# Instructions to follow:
The full listing should be written out verbatim, and its images should be dropped.

---------- Input for this task

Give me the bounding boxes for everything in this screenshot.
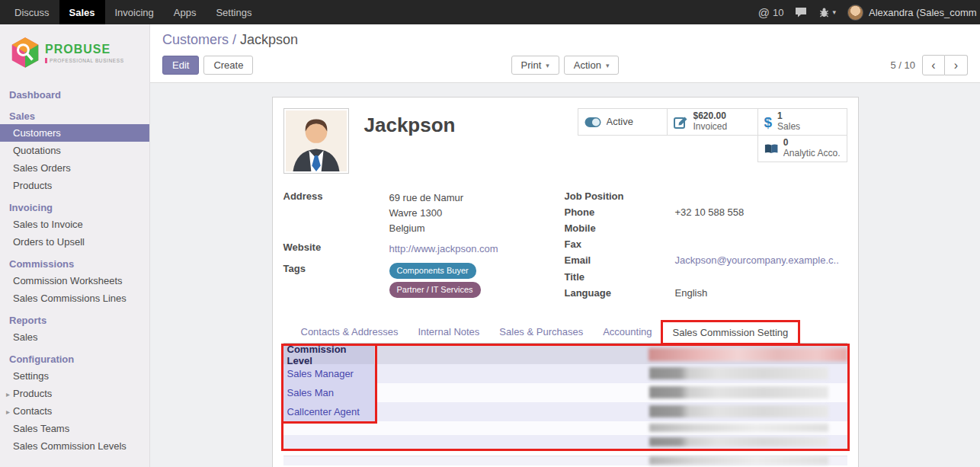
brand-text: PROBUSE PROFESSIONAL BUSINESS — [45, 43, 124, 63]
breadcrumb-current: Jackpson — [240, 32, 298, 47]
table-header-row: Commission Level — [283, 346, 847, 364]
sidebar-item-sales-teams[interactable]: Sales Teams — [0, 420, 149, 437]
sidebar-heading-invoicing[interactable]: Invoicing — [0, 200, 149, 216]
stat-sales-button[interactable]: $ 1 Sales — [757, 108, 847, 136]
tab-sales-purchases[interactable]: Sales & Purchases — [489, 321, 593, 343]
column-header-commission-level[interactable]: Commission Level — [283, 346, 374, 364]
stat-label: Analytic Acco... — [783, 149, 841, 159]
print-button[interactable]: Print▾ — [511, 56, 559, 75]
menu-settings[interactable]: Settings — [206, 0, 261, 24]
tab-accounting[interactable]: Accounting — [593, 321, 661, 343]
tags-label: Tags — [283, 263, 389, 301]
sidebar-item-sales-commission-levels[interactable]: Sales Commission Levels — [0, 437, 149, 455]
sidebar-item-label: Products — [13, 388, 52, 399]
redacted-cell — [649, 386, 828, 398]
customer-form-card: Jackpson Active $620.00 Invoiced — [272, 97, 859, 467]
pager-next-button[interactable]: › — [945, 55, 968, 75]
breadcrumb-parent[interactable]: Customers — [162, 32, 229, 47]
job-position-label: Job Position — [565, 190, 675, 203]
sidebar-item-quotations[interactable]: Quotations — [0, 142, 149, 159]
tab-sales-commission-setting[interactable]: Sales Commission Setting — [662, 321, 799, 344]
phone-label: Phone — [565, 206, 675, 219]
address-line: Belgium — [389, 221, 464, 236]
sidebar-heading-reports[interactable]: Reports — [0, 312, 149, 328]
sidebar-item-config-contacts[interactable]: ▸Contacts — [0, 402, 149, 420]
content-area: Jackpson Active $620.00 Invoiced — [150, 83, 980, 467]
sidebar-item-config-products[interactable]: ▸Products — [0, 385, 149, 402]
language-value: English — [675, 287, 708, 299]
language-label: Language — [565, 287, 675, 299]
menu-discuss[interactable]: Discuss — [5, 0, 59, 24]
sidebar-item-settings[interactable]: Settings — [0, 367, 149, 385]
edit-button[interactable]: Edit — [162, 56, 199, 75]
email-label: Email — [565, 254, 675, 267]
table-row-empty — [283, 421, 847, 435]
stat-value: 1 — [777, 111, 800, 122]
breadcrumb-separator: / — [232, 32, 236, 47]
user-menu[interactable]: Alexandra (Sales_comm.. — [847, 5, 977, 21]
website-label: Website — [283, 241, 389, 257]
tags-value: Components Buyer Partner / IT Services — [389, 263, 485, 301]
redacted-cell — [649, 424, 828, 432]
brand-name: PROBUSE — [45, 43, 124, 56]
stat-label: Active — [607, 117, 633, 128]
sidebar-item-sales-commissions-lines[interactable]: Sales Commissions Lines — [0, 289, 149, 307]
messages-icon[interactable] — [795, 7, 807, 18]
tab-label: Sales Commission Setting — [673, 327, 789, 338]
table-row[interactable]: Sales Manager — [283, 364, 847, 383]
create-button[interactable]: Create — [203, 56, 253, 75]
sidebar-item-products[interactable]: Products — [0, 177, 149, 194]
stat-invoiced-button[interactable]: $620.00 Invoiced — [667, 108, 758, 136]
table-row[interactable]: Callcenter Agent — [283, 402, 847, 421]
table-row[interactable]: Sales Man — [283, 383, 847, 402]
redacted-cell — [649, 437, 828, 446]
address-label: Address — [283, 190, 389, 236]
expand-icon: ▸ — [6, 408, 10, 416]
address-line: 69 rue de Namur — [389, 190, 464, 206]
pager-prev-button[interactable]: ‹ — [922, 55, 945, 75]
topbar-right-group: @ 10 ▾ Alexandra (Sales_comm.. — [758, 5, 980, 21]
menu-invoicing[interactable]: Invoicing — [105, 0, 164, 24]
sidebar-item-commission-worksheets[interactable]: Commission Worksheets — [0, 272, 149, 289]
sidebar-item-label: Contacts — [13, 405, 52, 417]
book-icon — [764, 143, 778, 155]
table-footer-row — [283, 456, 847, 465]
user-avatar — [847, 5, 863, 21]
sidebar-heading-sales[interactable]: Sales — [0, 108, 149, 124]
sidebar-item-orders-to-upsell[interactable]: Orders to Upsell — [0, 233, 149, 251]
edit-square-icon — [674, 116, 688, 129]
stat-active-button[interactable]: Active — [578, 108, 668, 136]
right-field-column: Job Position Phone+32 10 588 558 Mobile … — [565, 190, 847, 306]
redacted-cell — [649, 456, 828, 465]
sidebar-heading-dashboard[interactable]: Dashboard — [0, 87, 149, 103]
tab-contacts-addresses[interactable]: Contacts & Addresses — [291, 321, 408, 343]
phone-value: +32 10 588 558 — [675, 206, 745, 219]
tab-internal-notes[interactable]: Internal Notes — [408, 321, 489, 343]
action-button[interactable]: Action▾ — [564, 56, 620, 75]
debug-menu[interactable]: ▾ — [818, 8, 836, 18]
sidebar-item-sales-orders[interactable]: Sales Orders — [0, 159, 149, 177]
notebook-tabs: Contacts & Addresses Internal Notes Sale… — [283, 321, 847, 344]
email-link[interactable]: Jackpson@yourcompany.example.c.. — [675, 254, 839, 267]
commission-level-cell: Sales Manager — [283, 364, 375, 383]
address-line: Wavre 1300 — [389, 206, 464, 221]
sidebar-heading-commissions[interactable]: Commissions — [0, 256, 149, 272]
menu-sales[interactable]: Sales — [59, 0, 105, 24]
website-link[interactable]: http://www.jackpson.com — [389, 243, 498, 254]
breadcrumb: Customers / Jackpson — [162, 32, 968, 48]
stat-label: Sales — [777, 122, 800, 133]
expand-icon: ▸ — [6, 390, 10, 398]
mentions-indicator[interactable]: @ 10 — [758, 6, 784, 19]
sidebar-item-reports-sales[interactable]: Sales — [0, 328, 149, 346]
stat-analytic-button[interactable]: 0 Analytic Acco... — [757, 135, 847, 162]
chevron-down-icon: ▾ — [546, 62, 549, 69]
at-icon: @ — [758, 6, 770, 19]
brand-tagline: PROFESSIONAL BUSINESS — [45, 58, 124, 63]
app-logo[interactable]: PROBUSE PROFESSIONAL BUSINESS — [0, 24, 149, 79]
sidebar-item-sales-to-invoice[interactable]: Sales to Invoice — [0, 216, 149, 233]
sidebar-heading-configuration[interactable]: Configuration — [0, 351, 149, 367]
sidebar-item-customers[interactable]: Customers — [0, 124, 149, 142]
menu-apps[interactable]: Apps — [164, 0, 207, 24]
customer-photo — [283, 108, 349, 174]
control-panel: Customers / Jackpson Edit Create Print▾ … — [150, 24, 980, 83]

--------------------

# Completed exercise:
Give me the bounding boxes for everything in this screenshot.
brand-text: PROBUSE PROFESSIONAL BUSINESS — [45, 43, 124, 63]
breadcrumb-current: Jackpson — [240, 32, 298, 47]
table-header-row: Commission Level — [283, 346, 847, 364]
sidebar-item-sales-teams[interactable]: Sales Teams — [0, 420, 149, 437]
sidebar-heading-invoicing[interactable]: Invoicing — [0, 200, 149, 216]
stat-sales-button[interactable]: $ 1 Sales — [757, 108, 847, 136]
tab-sales-purchases[interactable]: Sales & Purchases — [489, 321, 593, 343]
column-header-commission-level[interactable]: Commission Level — [283, 346, 374, 364]
stat-label: Analytic Acco... — [783, 149, 841, 159]
print-button[interactable]: Print▾ — [511, 56, 559, 75]
menu-settings[interactable]: Settings — [206, 0, 261, 24]
tab-accounting[interactable]: Accounting — [593, 321, 661, 343]
tags-label: Tags — [283, 263, 389, 301]
sidebar-item-sales-commission-levels[interactable]: Sales Commission Levels — [0, 437, 149, 455]
sidebar-item-label: Products — [13, 388, 52, 399]
redacted-cell — [649, 386, 828, 398]
customer-form-card: Jackpson Active $620.00 Invoiced — [272, 97, 859, 467]
pager-next-button[interactable]: › — [945, 55, 968, 75]
breadcrumb-parent[interactable]: Customers — [162, 32, 229, 47]
job-position-label: Job Position — [565, 190, 675, 203]
sidebar-item-quotations[interactable]: Quotations — [0, 142, 149, 159]
tab-sales-commission-setting[interactable]: Sales Commission Setting — [662, 321, 799, 344]
phone-label: Phone — [565, 206, 675, 219]
address-line: Belgium — [389, 221, 464, 236]
sidebar-heading-reports[interactable]: Reports — [0, 312, 149, 328]
sidebar-item-config-contacts[interactable]: ▸Contacts — [0, 402, 149, 420]
content-area: Jackpson Active $620.00 Invoiced — [150, 83, 980, 467]
sidebar-item-config-products[interactable]: ▸Products — [0, 385, 149, 402]
language-value: English — [675, 287, 708, 299]
language-label: Language — [565, 287, 675, 299]
menu-discuss[interactable]: Discuss — [5, 0, 59, 24]
sidebar-item-settings[interactable]: Settings — [0, 367, 149, 385]
edit-button[interactable]: Edit — [162, 56, 199, 75]
email-label: Email — [565, 254, 675, 267]
table-row-empty — [283, 421, 847, 435]
stat-value: 1 — [777, 111, 800, 122]
breadcrumb-separator: / — [232, 32, 236, 47]
user-menu[interactable]: Alexandra (Sales_comm.. — [847, 5, 977, 21]
website-label: Website — [283, 241, 389, 257]
tags-value: Components Buyer Partner / IT Services — [389, 263, 485, 301]
redacted-cell — [649, 424, 828, 432]
brand-name: PROBUSE — [45, 43, 124, 56]
stat-label: Active — [607, 117, 633, 128]
sidebar-item-sales-commissions-lines[interactable]: Sales Commissions Lines — [0, 289, 149, 307]
messages-icon[interactable] — [795, 7, 807, 18]
tab-label: Sales Commission Setting — [673, 327, 789, 338]
table-row[interactable]: Sales Manager — [283, 364, 847, 383]
create-button[interactable]: Create — [203, 56, 253, 75]
sidebar-item-products[interactable]: Products — [0, 177, 149, 194]
stat-invoiced-button[interactable]: $620.00 Invoiced — [667, 108, 758, 136]
table-row[interactable]: Callcenter Agent — [283, 402, 847, 421]
table-row[interactable]: Sales Man — [283, 383, 847, 402]
redacted-cell — [649, 437, 828, 446]
address-label: Address — [283, 190, 389, 236]
expand-icon: ▸ — [6, 408, 10, 416]
address-line: 69 rue de Namur — [389, 190, 464, 206]
pager-prev-button[interactable]: ‹ — [922, 55, 945, 75]
topbar-right-group: @ 10 ▾ Alexandra (Sales_comm.. — [758, 5, 980, 21]
menu-invoicing[interactable]: Invoicing — [105, 0, 164, 24]
sidebar-item-commission-worksheets[interactable]: Commission Worksheets — [0, 272, 149, 289]
sidebar-item-label: Contacts — [13, 405, 52, 417]
book-icon — [764, 143, 778, 155]
table-footer-row — [283, 456, 847, 465]
user-avatar — [847, 5, 863, 21]
sidebar-heading-sales[interactable]: Sales — [0, 108, 149, 124]
sidebar-item-orders-to-upsell[interactable]: Orders to Upsell — [0, 233, 149, 251]
edit-square-icon — [674, 116, 688, 129]
stat-active-button[interactable]: Active — [578, 108, 668, 136]
right-field-column: Job Position Phone+32 10 588 558 Mobile … — [565, 190, 847, 306]
redacted-cell — [649, 456, 828, 465]
sidebar-heading-dashboard[interactable]: Dashboard — [0, 87, 149, 103]
tab-contacts-addresses[interactable]: Contacts & Addresses — [291, 321, 408, 343]
phone-value: +32 10 588 558 — [675, 206, 745, 219]
tab-internal-notes[interactable]: Internal Notes — [408, 321, 489, 343]
action-button[interactable]: Action▾ — [564, 56, 620, 75]
debug-menu[interactable]: ▾ — [818, 8, 836, 18]
sidebar-item-sales-orders[interactable]: Sales Orders — [0, 159, 149, 177]
notebook-tabs: Contacts & Addresses Internal Notes Sale… — [283, 321, 847, 344]
email-link[interactable]: Jackpson@yourcompany.example.c.. — [675, 254, 839, 267]
commission-level-cell: Sales Manager — [283, 364, 375, 383]
address-line: Wavre 1300 — [389, 206, 464, 221]
sidebar-heading-commissions[interactable]: Commissions — [0, 256, 149, 272]
menu-sales[interactable]: Sales — [59, 0, 105, 24]
website-link[interactable]: http://www.jackpson.com — [389, 243, 498, 254]
breadcrumb: Customers / Jackpson — [162, 32, 968, 48]
stat-label: Sales — [777, 122, 800, 133]
expand-icon: ▸ — [6, 390, 10, 398]
mentions-indicator[interactable]: @ 10 — [758, 6, 784, 19]
sidebar-item-reports-sales[interactable]: Sales — [0, 328, 149, 346]
stat-analytic-button[interactable]: 0 Analytic Acco... — [757, 135, 847, 162]
chevron-down-icon: ▾ — [546, 62, 549, 69]
at-icon: @ — [758, 6, 770, 19]
brand-tagline: PROFESSIONAL BUSINESS — [45, 58, 124, 63]
app-logo[interactable]: PROBUSE PROFESSIONAL BUSINESS — [0, 24, 149, 79]
sidebar-item-sales-to-invoice[interactable]: Sales to Invoice — [0, 216, 149, 233]
sidebar-heading-configuration[interactable]: Configuration — [0, 351, 149, 367]
sidebar-item-customers[interactable]: Customers — [0, 124, 149, 142]
menu-apps[interactable]: Apps — [164, 0, 207, 24]
customer-photo — [283, 108, 349, 174]
control-panel: Customers / Jackpson Edit Create Print▾ … — [150, 24, 980, 83]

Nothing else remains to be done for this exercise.